Eilins Tal fing die üppigen Farben des Sonnenuntergangs auf wie eine Handvoll Juwelen. Am Rande der glitzernden Wasser des Sees tummelte sich ein prachtvolles Einhorn, das mit seinen stampfenden Hufen einen wie tausend Sterne funkelnden Sprühregen aufwirbelte und mit seinem silbernen Horn einen Regen von Diamanttröpfchen durch die Luft schoß. D’arvan beobachtete Maja mit einem Lächeln. Bei den Göttern, sie war atemberaubend! Das schönste Geschöpf, das je gelebt hatte, und er war der einzige, der das Privileg genoß, es zu sehen – und doch hätte er dieses Wunder auf der Stelle dafür eingetauscht, seine Maja zurückzubekommen. Ihr herzliches Lachen und ihren Sinn für Humor; ihren unverblümten, gesunden Menschenverstand, in dem immer auch so viel Mitleid für andere lag; ihre schlanke, drahtige Gestalt mit den starken, sonnengebräunten Gliedern; ihr glänzendes, dunkles Haar, das in Kriegermanier zu festen Zöpfen geflochten war oder in sanften Wellen offen auf einem Kissen lag …

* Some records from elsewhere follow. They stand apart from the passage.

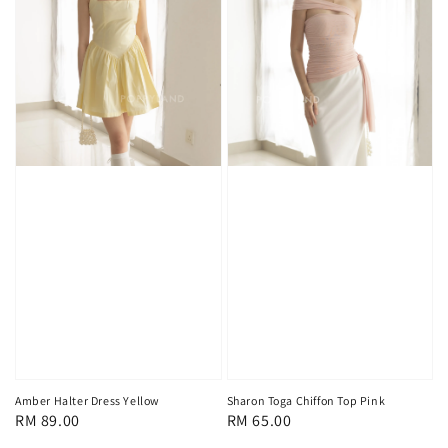
Sharon Toga Chiffon Top Pink
Amber Halter Dress Yellow
Regular
RM 65.00
Regular
RM 89.00
price
price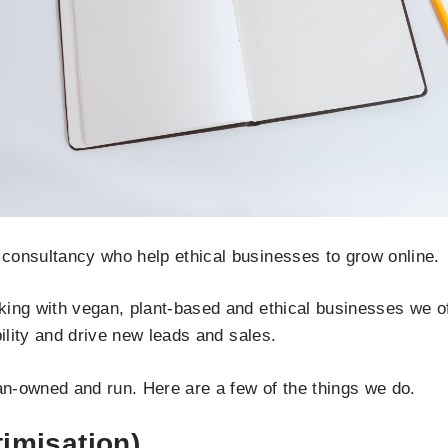
consultancy who help ethical businesses to grow online.
ing with vegan, plant-based and ethical businesses we offe
bility and drive new leads and sales.
n-owned and run. Here are a few of the things we do.
imisation)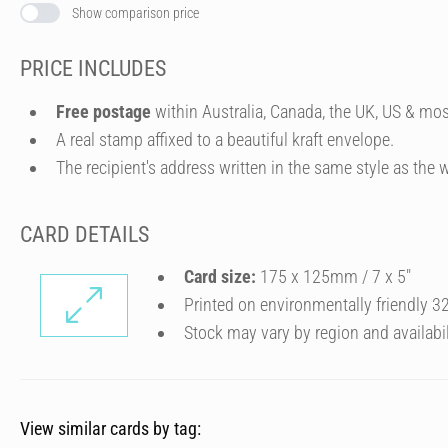
Show comparison price
PRICE INCLUDES
Free postage
within Australia, Canada, the UK, US & mos
A real stamp affixed to a beautiful kraft envelope.
The recipient's address written in the same style as the w
CARD DETAILS
Card size:
175 x 125mm / 7 x 5″
Printed on environmentally friendly 
Stock may vary by region and availabil
View similar cards by tag: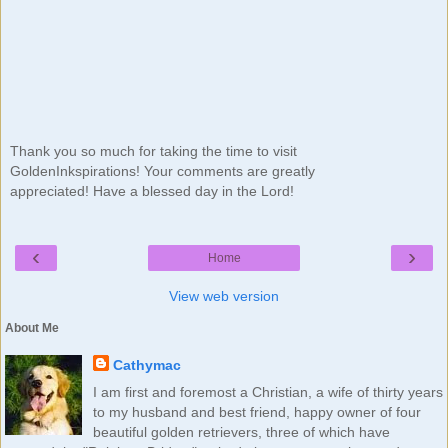
Thank you so much for taking the time to visit
GoldenInkspirations! Your comments are greatly
appreciated! Have a blessed day in the Lord!
‹
›
Home
View web version
About Me
Cathymac
I am first and foremost a Christian, a wife of thirty years
to my husband and best friend, happy owner of four
beautiful golden retrievers, three of which have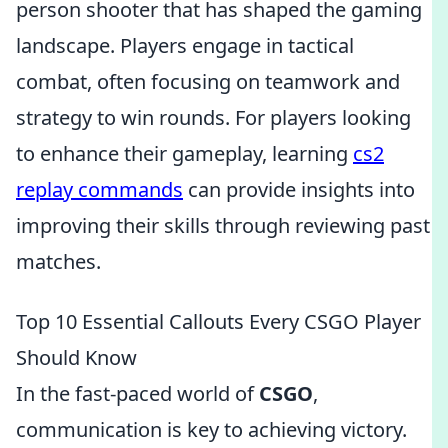
person shooter that has shaped the gaming
landscape. Players engage in tactical
combat, often focusing on teamwork and
strategy to win rounds. For players looking
to enhance their gameplay, learning
cs2
replay commands
can provide insights into
improving their skills through reviewing past
matches.
Top 10 Essential Callouts Every CSGO Player
Should Know
In the fast-paced world of
CSGO
,
communication is key to achieving victory.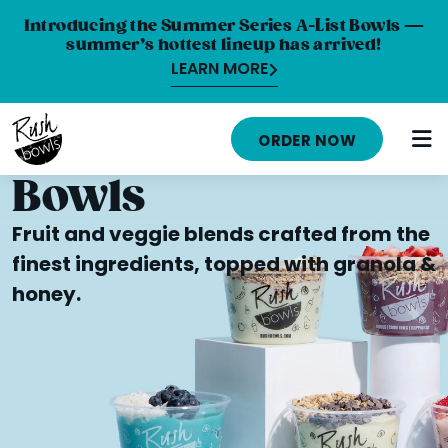
Introducing the Summer Series A-List Bowls —
summer’s hottest lineup has arrived!
LEARN MORE
HOME
ORDER NOW
MENU
Bowls
NUTRITION INFO
Fruit and veggie blends crafted from the
ABOUT
finest ingredients, topped with granola &
honey.
CAREERS
ORDER ONLINE
LOCATIONS
FRANCHISE OPPORTUNITIES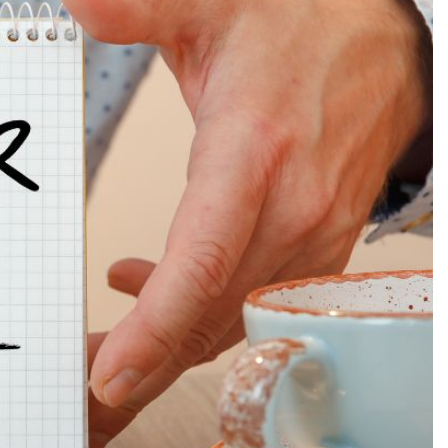
Production
te Portfolios
arketing
ick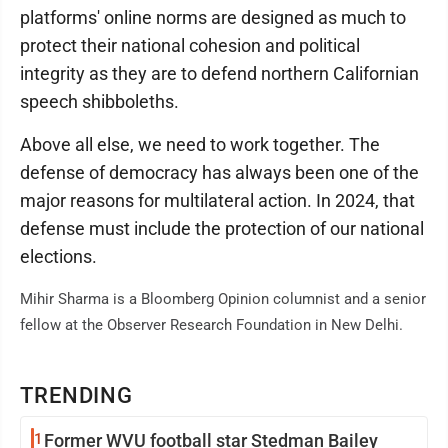
platforms' online norms are designed as much to
protect their national cohesion and political
integrity as they are to defend northern Californian
speech shibboleths.
Above all else, we need to work together. The
defense of democracy has always been one of the
major reasons for multilateral action. In 2024, that
defense must include the protection of our national
elections.
Mihir Sharma is a Bloomberg Opinion columnist and a senior
fellow at the Observer Research Foundation in New Delhi.
TRENDING
1
Former WVU football star Stedman Bailey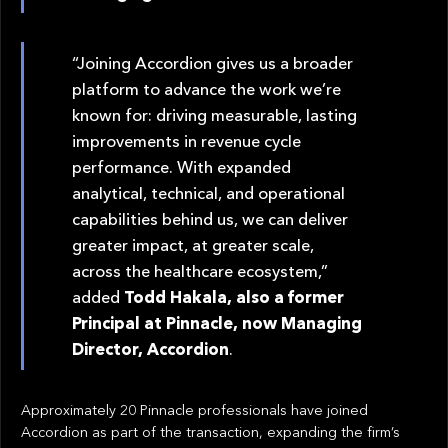
“Joining Accordion gives us a broader
platform to advance the work we’re
known for: driving measurable, lasting
improvements in revenue cycle
performance. With expanded
analytical, technical, and operational
capabilities behind us, we can deliver
greater impact, at greater scale,
across the healthcare ecosystem,”
added
Todd Hakala, also a former
Principal at Pinnacle, now Managing
Director, Accordion
.
Approximately 20 Pinnacle professionals have joined
Accordion as part of the transaction, expanding the firm’s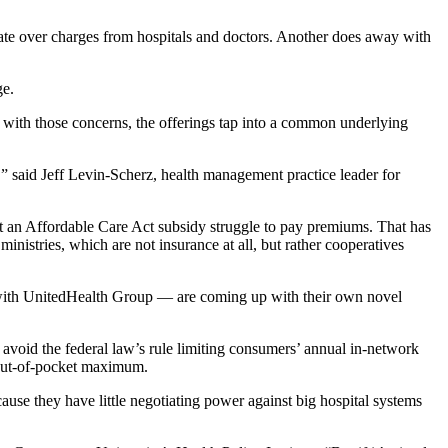
ate over charges from hospitals and doctors. Another does away with
ge.
 with those concerns, the offerings tap into a common underlying
,” said Jeff Levin-Scherz, health management practice leader for
t an Affordable Care Act subsidy struggle to pay premiums. That has
inistries, which are not insurance at all, but rather cooperatives
 with UnitedHealth Group — are coming up with their own novel
 avoid the federal law’s rule limiting consumers’ annual in-network
 out-of-pocket maximum.
cause they have little negotiating power against big hospital systems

Als sei auch er gerade erst aus den Wasser des Sees gestiegen, schüttelte D’arvan sich, um sich von den Träumen der Sehnsucht zu befreien, während das Einhorn langsam näher kam. Das sich allmählich verdüsternde Zwielicht warf blausilberne Schatten auf dem mondgesponnenen Fell. D’arvan legte seine Arme um Majas Hals, und die beiden – der Magusch und das Zauberwesen – umarmten einander und teilten einen Augenblick lang ihre Einsamkeit. Wie lange würde diese elende Trennung noch dauern? fragte sich D’arvan. Er und Maja taten alles, worum sein Vater, der Waldfürst, sie gebeten hatte. Seine Magie, von der er vermutete, daß sie durch die uralten Kräfte der Phaerie zugenommen hatte, hatte Eliseths tödlichen Winter von dem Tal ferngehalten, das wie ein einsamer Smaragd in dem von eisernen Klauen umschlossenen Land ringsum erstrahlte. Bäume, wach und aufmerksam, füllten das große Becken von einem Rand zum anderen und spendeten den Feinden des Erzmagusch Zuflucht, Schutz und Nahrung. D’arvan und die Wölfe der Lady Eilin kontrollierten das Tal und beschützten diejenigen, die in seinem Innern lebten, vor Eindringlingen und Gefahren. Maja bewachte das Seeufer und die hölzerne Brücke, die zu der Insel und ihrem verborgenen Geheimnis führte – dem legendären Flammenschwert, in uralter Zeit vom Drachenvolk geschmiedet, um das größte der Artefakte der Macht zu werden.